What needs to be done:
Below are some records. Write out the line that contains "Мои фотографии" and all lines after it, exactly, but not the pictures.

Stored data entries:

○ ○ ○

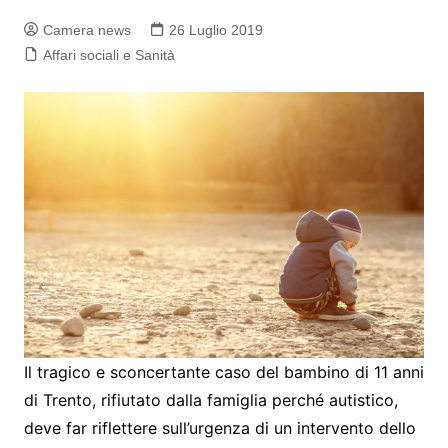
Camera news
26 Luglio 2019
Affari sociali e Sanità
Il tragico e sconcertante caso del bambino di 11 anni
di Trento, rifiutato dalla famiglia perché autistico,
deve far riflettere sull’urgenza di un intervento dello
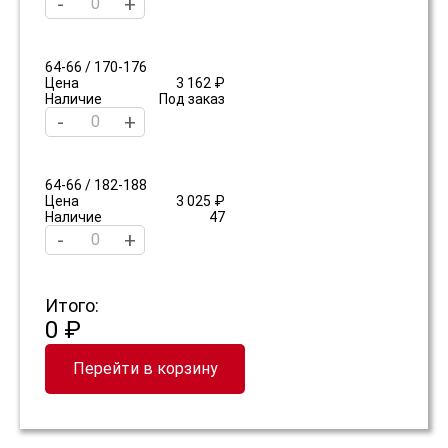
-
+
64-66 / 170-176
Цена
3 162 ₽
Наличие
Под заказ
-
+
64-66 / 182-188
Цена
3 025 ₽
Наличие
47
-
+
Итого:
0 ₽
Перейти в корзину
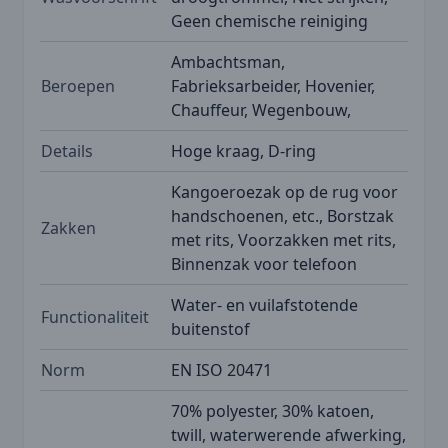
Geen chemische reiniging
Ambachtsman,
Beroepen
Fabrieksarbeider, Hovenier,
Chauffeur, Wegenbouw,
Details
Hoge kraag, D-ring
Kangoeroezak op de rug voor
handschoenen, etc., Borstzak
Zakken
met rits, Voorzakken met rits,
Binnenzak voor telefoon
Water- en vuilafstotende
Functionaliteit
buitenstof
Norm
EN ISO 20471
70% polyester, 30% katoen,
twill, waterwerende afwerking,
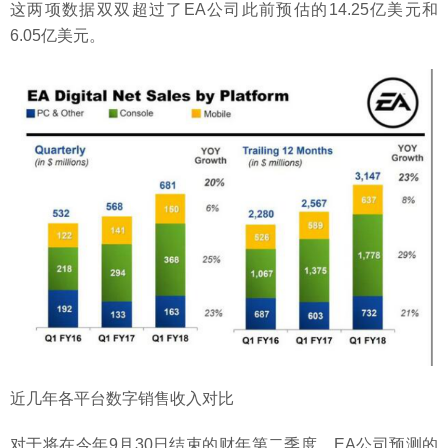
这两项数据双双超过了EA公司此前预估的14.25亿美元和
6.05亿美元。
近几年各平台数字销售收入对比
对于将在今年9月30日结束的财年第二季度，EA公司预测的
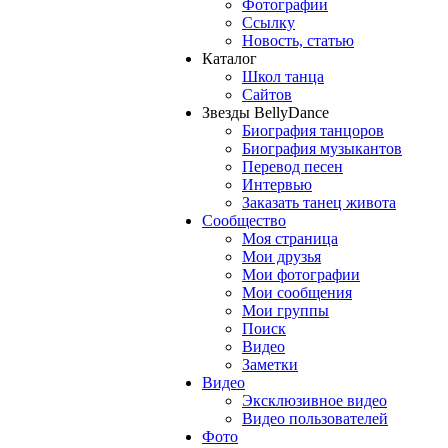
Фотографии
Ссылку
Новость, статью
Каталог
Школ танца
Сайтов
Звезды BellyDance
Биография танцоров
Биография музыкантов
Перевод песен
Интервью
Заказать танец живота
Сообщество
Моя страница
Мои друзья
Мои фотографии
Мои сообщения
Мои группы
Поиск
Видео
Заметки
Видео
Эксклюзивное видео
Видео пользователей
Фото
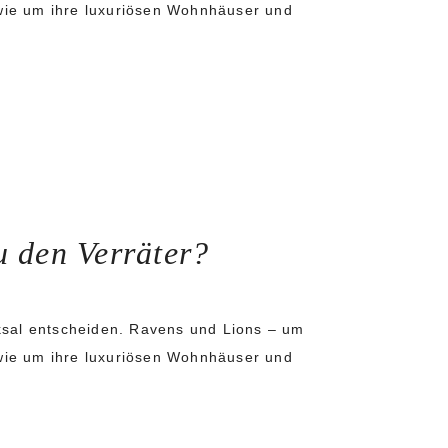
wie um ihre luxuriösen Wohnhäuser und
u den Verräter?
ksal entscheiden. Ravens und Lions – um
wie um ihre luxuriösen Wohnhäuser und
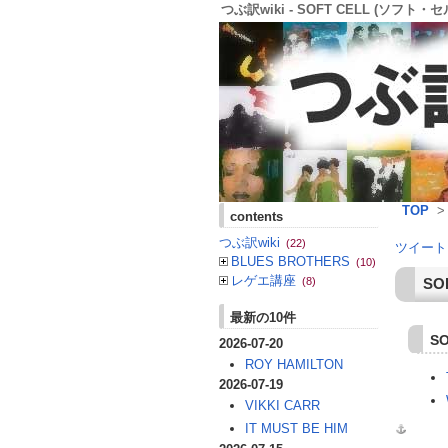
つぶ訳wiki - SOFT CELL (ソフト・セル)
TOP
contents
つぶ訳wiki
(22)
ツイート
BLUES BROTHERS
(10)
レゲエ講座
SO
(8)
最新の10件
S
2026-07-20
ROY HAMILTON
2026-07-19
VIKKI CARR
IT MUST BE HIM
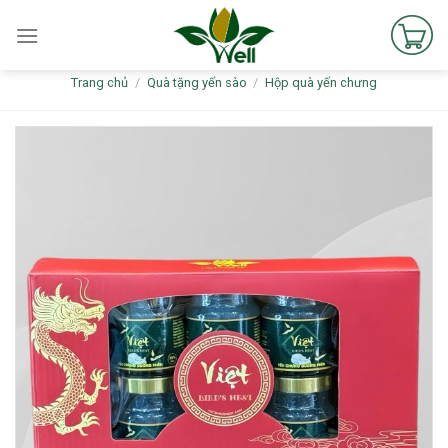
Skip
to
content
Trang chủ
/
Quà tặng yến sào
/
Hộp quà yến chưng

○ ○ ○

Answer to the exercise:
Мои фотографии
Мои сообщения
Мои группы
Поиск
Видео
Заметки
Видео
Эксклюзивное видео
Видео пользователей
Фото
wie um ihre luxuriösen Wohnhäuser und
u den Verräter?
ksal entscheiden. Ravens und Lions – um
wie um ihre luxuriösen Wohnhäuser und
つぶ訳wiki - SOFT CELL (ソフト・セル)
TOP
contents
つぶ訳wiki
(22)
ツイート
BLUES BROTHERS
(10)
レゲエ講座
SO
(8)
最新の10件
S
2026-07-20
ROY HAMILTON
2026-07-19
VIKKI CARR
IT MUST BE HIM
Skip
to
content
Trang chủ
/
Quà tặng yến sào
/
Hộp quà yến chưng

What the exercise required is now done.